* _What this task involves_
Please copy out the entries below exactly, beginning with the line that contains "Brands (744, 122)" and ending with the line that contains "பிரசவத்தில் கணவனின் பங்கு (82, 2305)", and include nothing outside that span.

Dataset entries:
========
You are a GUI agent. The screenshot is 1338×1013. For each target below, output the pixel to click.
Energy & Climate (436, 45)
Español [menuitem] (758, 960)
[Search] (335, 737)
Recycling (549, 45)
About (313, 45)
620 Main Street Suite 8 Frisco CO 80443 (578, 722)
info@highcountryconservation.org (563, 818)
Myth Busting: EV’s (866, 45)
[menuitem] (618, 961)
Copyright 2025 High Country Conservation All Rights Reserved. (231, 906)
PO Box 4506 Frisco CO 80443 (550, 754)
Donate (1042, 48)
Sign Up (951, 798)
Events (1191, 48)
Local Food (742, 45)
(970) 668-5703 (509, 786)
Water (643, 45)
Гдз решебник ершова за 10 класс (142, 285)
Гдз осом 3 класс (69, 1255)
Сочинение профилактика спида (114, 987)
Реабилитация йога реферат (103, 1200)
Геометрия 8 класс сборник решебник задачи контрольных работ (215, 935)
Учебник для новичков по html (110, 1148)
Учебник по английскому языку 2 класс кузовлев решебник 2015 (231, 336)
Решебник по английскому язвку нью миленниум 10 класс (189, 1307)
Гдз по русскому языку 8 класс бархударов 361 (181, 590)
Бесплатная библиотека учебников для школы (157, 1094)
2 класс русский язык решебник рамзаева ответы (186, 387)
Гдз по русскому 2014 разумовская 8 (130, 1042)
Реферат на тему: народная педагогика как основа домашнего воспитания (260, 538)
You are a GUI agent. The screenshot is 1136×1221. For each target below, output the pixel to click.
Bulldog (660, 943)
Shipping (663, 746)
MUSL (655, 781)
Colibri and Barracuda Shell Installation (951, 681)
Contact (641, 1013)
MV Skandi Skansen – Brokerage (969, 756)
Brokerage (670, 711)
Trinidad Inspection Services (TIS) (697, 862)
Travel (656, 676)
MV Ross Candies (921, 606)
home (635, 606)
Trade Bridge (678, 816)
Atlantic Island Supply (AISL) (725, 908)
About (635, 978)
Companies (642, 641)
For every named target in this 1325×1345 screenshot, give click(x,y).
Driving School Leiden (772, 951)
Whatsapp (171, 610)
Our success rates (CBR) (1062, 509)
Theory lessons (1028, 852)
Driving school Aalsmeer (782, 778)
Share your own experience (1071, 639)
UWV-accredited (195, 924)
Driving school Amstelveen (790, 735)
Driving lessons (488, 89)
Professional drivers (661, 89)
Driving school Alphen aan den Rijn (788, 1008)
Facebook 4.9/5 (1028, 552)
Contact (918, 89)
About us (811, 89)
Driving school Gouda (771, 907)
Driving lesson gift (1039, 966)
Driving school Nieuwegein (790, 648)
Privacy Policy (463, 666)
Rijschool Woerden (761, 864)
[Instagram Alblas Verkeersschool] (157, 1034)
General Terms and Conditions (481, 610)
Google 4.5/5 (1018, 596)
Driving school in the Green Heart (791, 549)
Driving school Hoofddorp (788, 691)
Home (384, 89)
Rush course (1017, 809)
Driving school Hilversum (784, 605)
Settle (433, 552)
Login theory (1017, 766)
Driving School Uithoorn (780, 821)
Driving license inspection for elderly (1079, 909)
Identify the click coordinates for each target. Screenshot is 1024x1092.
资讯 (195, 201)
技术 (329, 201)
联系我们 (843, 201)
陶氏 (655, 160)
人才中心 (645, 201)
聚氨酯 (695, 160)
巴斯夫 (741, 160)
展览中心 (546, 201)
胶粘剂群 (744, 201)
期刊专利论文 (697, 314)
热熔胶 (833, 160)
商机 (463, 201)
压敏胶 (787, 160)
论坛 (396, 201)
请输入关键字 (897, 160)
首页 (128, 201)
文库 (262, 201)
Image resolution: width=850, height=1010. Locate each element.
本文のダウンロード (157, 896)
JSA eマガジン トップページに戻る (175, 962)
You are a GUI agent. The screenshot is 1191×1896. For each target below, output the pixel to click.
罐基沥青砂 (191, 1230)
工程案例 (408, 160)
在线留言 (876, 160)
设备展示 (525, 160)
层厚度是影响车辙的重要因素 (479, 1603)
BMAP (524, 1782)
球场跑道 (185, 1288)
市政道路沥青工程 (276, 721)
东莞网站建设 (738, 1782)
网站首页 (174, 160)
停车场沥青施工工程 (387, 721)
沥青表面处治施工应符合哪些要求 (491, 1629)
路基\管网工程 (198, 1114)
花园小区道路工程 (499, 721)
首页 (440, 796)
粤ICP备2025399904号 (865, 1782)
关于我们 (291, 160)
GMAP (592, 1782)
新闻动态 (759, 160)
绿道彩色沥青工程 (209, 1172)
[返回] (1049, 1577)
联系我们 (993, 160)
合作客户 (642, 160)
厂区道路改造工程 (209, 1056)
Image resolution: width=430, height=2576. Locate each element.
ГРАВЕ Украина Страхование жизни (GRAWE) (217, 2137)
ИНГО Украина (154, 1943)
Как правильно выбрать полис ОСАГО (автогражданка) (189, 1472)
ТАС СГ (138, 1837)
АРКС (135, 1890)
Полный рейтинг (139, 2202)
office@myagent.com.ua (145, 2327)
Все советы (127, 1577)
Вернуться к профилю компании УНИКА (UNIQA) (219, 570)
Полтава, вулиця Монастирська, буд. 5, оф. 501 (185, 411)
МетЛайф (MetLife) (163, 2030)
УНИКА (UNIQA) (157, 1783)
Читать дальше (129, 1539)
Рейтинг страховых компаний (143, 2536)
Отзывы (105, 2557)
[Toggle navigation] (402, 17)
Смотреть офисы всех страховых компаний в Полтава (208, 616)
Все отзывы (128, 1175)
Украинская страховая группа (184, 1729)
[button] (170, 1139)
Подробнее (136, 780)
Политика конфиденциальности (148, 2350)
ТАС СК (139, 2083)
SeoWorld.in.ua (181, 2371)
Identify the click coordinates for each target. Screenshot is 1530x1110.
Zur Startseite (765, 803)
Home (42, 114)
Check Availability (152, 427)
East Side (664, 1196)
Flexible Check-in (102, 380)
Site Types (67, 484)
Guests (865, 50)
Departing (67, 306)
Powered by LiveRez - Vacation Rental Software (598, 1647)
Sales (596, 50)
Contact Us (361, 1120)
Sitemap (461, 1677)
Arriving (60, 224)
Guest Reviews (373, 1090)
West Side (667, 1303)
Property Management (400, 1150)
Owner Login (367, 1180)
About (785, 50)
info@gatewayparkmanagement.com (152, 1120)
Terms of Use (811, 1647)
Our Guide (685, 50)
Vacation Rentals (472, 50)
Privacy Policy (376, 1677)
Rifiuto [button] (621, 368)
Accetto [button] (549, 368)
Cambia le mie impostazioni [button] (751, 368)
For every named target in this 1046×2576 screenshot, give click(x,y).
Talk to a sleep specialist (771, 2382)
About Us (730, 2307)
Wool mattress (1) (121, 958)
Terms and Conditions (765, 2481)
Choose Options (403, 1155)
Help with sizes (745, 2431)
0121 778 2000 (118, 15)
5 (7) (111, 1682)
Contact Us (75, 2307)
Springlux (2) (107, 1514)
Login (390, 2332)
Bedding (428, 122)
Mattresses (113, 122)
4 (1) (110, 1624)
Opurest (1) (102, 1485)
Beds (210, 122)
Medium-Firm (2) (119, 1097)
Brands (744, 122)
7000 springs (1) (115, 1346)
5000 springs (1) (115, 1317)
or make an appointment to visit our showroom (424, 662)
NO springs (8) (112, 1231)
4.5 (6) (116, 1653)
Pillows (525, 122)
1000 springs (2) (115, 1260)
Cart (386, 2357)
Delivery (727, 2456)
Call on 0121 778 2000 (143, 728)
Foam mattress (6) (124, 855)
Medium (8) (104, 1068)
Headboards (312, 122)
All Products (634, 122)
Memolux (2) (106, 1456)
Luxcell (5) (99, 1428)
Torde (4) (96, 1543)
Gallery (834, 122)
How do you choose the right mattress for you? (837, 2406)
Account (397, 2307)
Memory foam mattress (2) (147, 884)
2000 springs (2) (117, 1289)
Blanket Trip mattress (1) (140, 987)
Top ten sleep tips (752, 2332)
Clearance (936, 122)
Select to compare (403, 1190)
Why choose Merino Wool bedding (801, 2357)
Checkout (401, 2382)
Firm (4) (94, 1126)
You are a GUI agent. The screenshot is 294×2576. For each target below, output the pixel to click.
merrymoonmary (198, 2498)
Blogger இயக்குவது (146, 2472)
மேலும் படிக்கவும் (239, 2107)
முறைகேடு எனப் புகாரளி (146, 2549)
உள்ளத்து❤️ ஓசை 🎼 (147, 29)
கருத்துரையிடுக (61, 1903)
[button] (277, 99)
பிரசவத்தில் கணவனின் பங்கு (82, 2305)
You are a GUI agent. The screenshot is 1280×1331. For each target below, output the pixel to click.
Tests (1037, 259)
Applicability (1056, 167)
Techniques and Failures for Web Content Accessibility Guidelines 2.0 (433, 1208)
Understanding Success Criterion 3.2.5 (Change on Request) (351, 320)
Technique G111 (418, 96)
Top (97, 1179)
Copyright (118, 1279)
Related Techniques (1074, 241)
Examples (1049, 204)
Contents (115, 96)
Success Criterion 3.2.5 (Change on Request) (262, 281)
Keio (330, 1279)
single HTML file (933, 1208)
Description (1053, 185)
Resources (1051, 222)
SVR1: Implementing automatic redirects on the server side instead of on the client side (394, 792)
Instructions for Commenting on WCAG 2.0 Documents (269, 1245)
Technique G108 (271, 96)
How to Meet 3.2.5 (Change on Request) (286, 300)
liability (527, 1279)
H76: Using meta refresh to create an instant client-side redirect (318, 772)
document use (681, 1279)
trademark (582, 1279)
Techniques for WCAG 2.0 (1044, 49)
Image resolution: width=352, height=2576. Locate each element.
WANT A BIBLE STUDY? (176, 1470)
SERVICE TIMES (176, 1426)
========
* _Output below_
Brands (744, 122)
7000 springs (1) (115, 1346)
5000 springs (1) (115, 1317)
or make an appointment to visit our showroom (424, 662)
NO springs (8) (112, 1231)
4.5 (6) (116, 1653)
Pillows (525, 122)
1000 springs (2) (115, 1260)
Cart (386, 2357)
Delivery (727, 2456)
Call on 0121 778 2000 (143, 728)
Foam mattress (6) (124, 855)
Medium (8) (104, 1068)
Headboards (312, 122)
All Products (634, 122)
Memolux (2) (106, 1456)
Luxcell (5) (99, 1428)
Torde (4) (96, 1543)
Gallery (834, 122)
How do you choose the right mattress for you? (837, 2406)
Account (397, 2307)
Memory foam mattress (2) (147, 884)
2000 springs (2) (117, 1289)
Blanket Trip mattress (1) (140, 987)
Top ten sleep tips (752, 2332)
Clearance (936, 122)
Select to compare (403, 1190)
Why choose Merino Wool bedding (801, 2357)
Checkout (401, 2382)
Firm (4) (94, 1126)
You are a GUI agent. The screenshot is 294×2576. For each target below, output the pixel to click.
merrymoonmary (198, 2498)
Blogger இயக்குவது (146, 2472)
மேலும் படிக்கவும் (239, 2107)
முறைகேடு எனப் புகாரளி (146, 2549)
உள்ளத்து❤️ ஓசை 🎼 (147, 29)
கருத்துரையிடுக (61, 1903)
[button] (277, 99)
பிரசவத்தில் கணவனின் பங்கு (82, 2305)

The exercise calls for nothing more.